[Page-level text extractions]

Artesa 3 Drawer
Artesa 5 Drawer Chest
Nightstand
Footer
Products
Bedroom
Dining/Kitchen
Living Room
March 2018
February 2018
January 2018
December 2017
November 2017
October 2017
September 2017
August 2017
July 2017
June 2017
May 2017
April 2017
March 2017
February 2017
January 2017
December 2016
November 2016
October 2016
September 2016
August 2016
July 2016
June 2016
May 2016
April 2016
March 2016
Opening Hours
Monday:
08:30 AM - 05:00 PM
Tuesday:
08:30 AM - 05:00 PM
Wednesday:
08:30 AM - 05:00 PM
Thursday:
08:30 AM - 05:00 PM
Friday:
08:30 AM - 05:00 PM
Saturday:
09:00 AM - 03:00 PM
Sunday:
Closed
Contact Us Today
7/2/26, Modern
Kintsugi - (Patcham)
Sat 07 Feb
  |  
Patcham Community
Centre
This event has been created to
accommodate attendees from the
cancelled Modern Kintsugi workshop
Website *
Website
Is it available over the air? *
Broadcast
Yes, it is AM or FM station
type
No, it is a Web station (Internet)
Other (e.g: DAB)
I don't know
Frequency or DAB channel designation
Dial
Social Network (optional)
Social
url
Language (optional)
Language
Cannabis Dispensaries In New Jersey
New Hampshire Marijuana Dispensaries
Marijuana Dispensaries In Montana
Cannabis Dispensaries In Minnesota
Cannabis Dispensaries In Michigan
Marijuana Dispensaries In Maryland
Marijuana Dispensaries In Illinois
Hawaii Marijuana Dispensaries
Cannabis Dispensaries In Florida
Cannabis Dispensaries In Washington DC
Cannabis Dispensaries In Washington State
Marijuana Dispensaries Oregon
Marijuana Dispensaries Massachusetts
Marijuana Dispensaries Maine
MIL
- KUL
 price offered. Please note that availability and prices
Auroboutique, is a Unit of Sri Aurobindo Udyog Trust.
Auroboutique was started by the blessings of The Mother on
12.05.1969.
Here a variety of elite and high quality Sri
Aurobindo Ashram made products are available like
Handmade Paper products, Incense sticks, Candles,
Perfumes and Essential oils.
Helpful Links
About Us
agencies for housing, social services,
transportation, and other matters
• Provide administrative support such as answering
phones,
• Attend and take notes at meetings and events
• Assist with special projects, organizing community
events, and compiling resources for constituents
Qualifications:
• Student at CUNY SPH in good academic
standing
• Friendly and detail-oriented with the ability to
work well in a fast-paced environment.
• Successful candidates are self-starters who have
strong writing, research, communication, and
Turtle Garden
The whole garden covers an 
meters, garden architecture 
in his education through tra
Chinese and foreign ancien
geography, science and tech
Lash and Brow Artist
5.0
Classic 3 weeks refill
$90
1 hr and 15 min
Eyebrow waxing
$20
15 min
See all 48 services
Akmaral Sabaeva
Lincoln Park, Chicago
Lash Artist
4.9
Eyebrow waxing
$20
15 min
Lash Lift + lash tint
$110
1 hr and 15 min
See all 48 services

◆ Work to complete: The lines above, starting at the one with "Patcham Community" and ending at the one with "geography, science and tech", are the only ones to return, exactly as written.

◆ Finished exercise:
Patcham Community
Centre
This event has been created to
accommodate attendees from the
cancelled Modern Kintsugi workshop
Website *
Website
Is it available over the air? *
Broadcast
Yes, it is AM or FM station
type
No, it is a Web station (Internet)
Other (e.g: DAB)
I don't know
Frequency or DAB channel designation
Dial
Social Network (optional)
Social
url
Language (optional)
Language
Cannabis Dispensaries In New Jersey
New Hampshire Marijuana Dispensaries
Marijuana Dispensaries In Montana
Cannabis Dispensaries In Minnesota
Cannabis Dispensaries In Michigan
Marijuana Dispensaries In Maryland
Marijuana Dispensaries In Illinois
Hawaii Marijuana Dispensaries
Cannabis Dispensaries In Florida
Cannabis Dispensaries In Washington DC
Cannabis Dispensaries In Washington State
Marijuana Dispensaries Oregon
Marijuana Dispensaries Massachusetts
Marijuana Dispensaries Maine
MIL
- KUL
 price offered. Please note that availability and prices
Auroboutique, is a Unit of Sri Aurobindo Udyog Trust.
Auroboutique was started by the blessings of The Mother on
12.05.1969.
Here a variety of elite and high quality Sri
Aurobindo Ashram made products are available like
Handmade Paper products, Incense sticks, Candles,
Perfumes and Essential oils.
Helpful Links
About Us
agencies for housing, social services,
transportation, and other matters
• Provide administrative support such as answering
phones,
• Attend and take notes at meetings and events
• Assist with special projects, organizing community
events, and compiling resources for constituents
Qualifications:
• Student at CUNY SPH in good academic
standing
• Friendly and detail-oriented with the ability to
work well in a fast-paced environment.
• Successful candidates are self-starters who have
strong writing, research, communication, and
Turtle Garden
The whole garden covers an 
meters, garden architecture 
in his education through tra
Chinese and foreign ancien
geography, science and tech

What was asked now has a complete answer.